Yes, very neat fish! Super interactive, follows you from one end of the tank to the other (hoping for food, the pig).

He also likes to hang out at the end of his tank and stare at the next door neighbours in the 55g rainbow/clown loach tank. I'm not sure how happy *they* are about him moving in...you could practically see them thinking "there goes the neighbourhood" when we set up his tank!


----------



## beN (Apr 21, 2010)

hahaha! thats awesome, yes trimac would give the "stink eye" to the puffer beside him. very funny indeed.


----------



## djamm (Sep 25, 2010)

*update on my trimac*

double post!!!


----------



## djamm (Sep 25, 2010)

*update on my trimac*

Just thought I would share an update on our lovely loner Trimac!

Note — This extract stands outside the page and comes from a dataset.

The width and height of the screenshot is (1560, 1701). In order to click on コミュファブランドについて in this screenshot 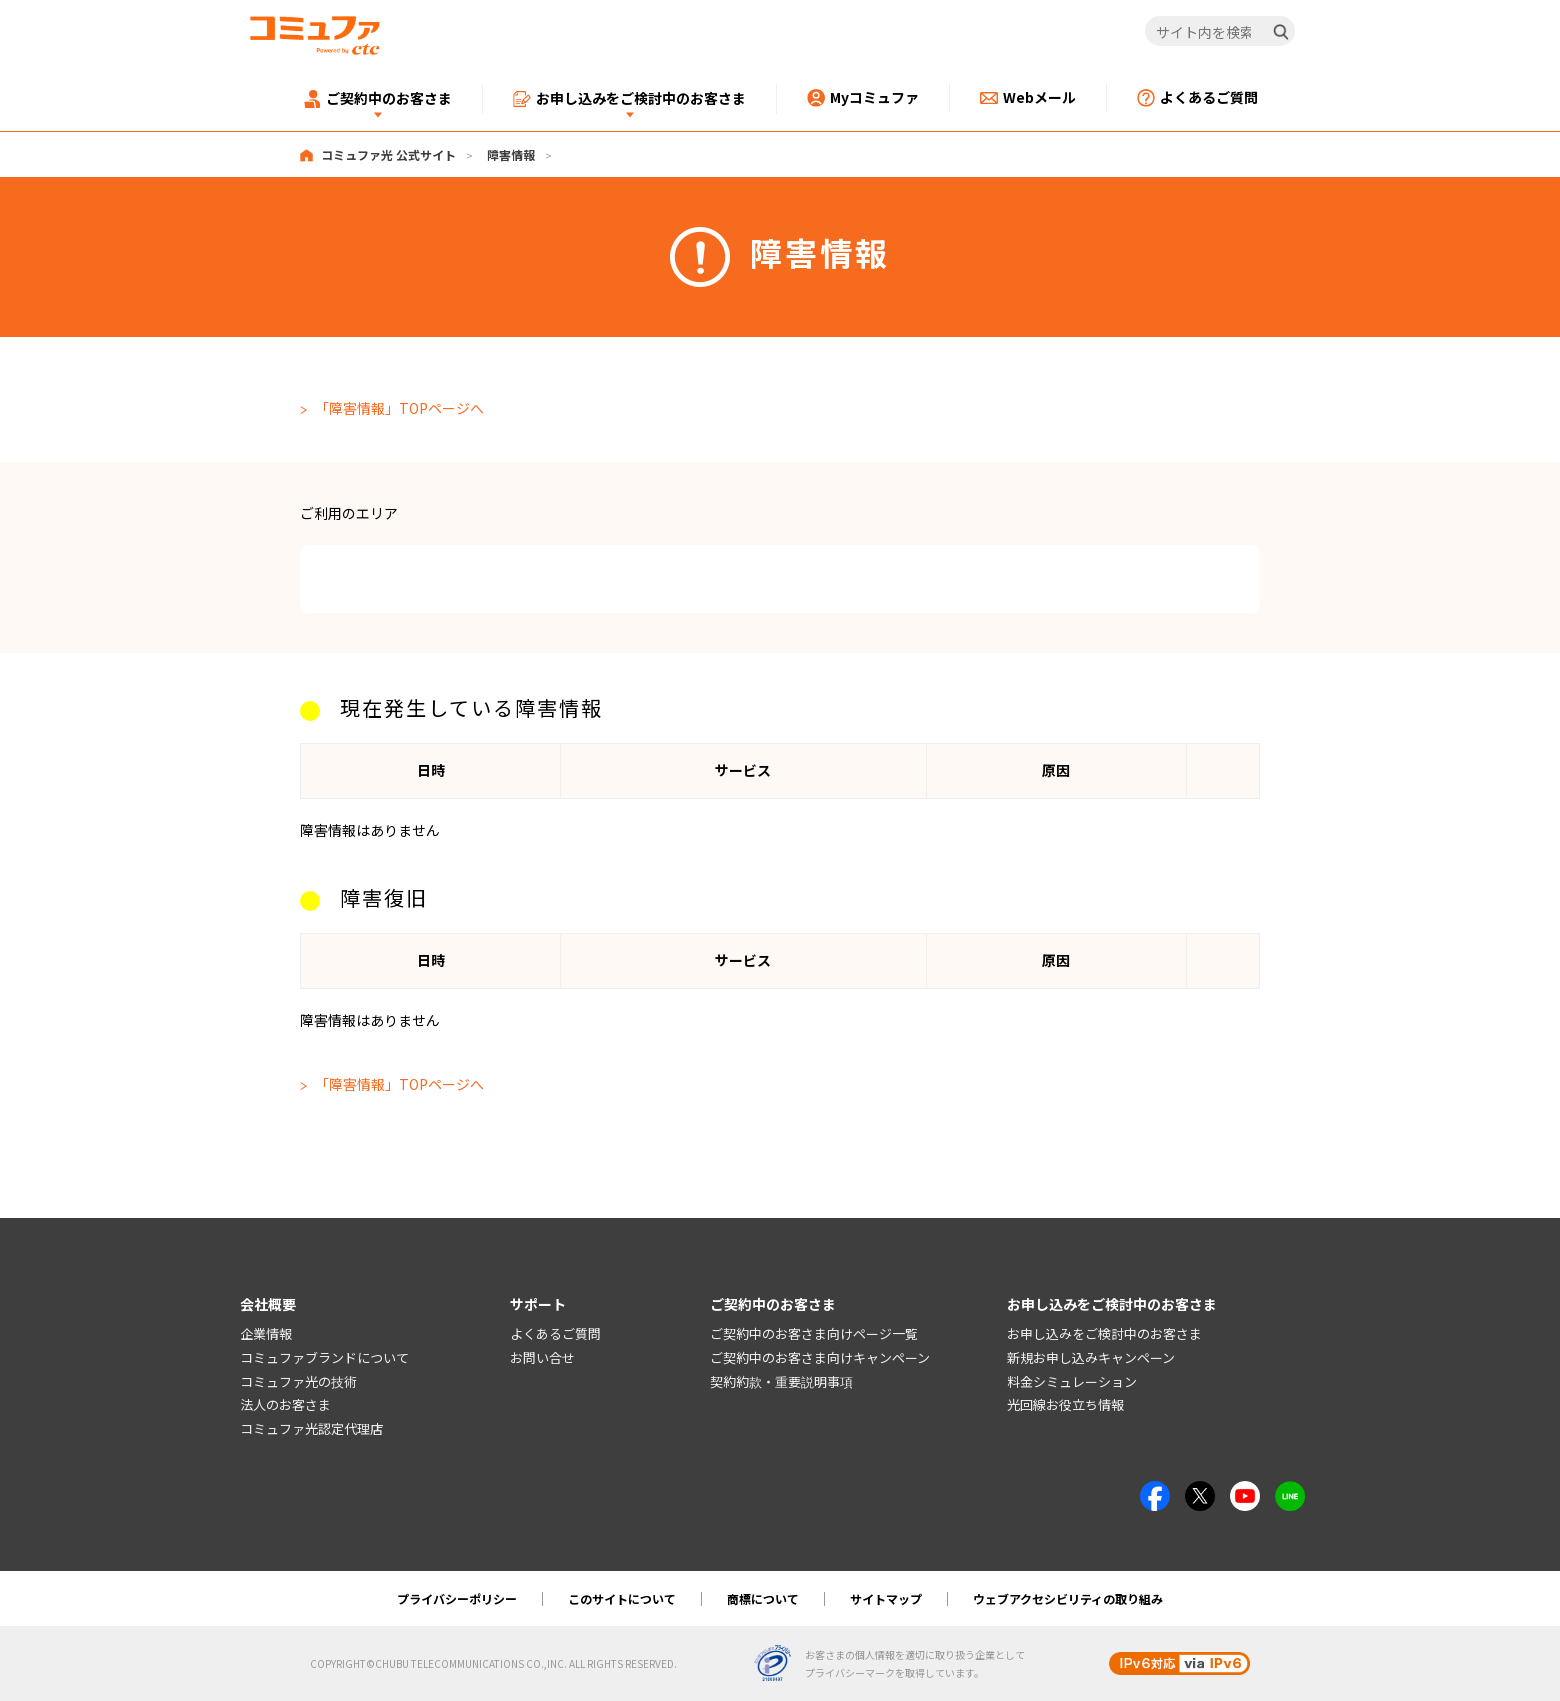 , I will do `click(324, 1357)`.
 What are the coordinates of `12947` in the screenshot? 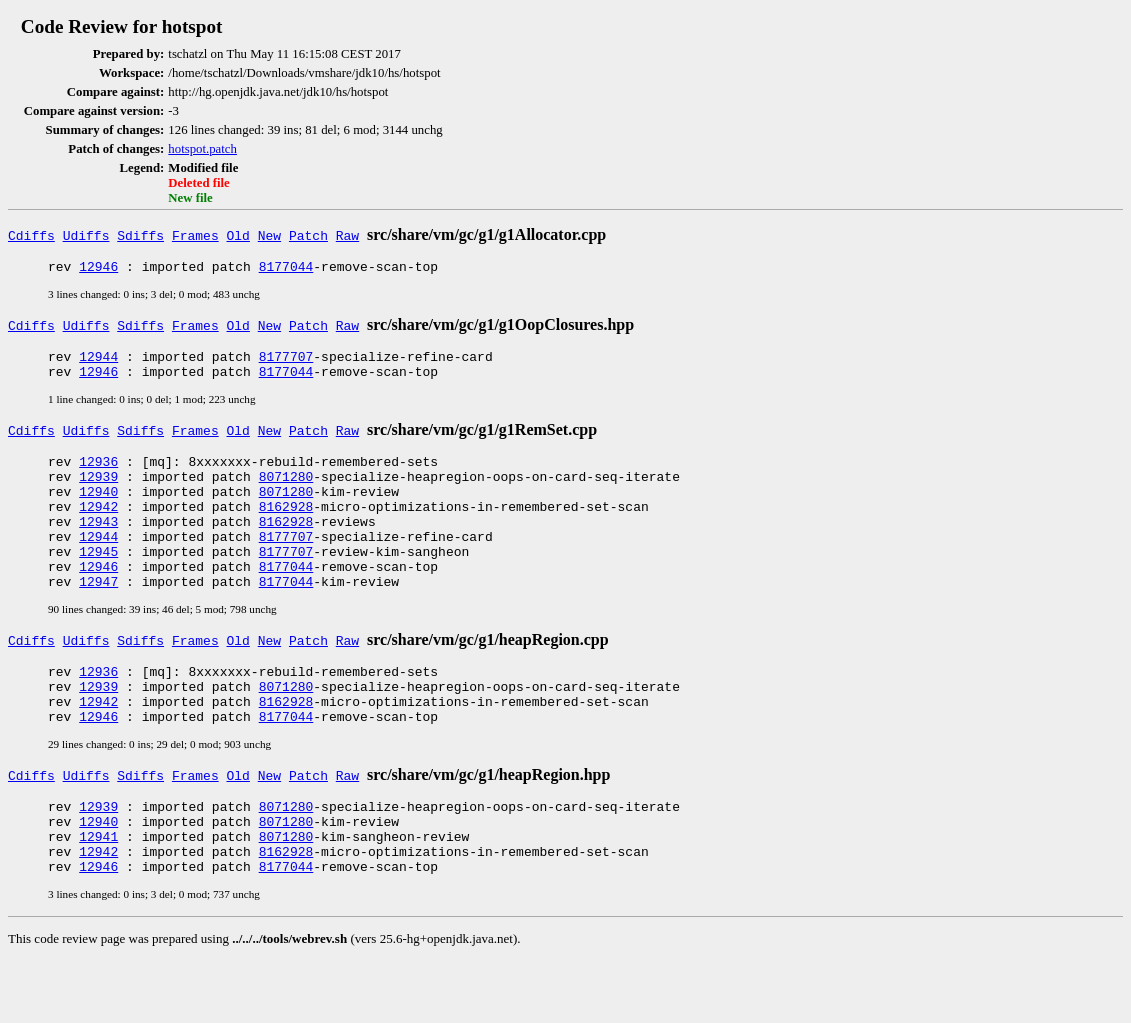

We find this guys got tons of personality...at this point he is still on his own!

*THE GREEN MACHINE
*


----------



## cowis (Apr 21, 2010)

wow looking awsome!!!


----------



## macframalama (Apr 17, 2012)

man ive been on the hunt for a trimac, any chance you guys know another local with something even a fifth that size i have loads of space for either,


----------



## King-eL (Apr 21, 2010)

macframalama said:


> man ive been on the hunt for a trimac, any chance you guys know another local with something even a fifth that size i have loads of space for either,


I can get trimac if u want. I'm setting up an an order soon.


----------



## macframalama (Apr 17, 2012)

let me know how i would get it over on vancouver island and im in,


----------



## King-eL (Apr 21, 2010)

sorry i dont ship. you ned to come pick it up.


----------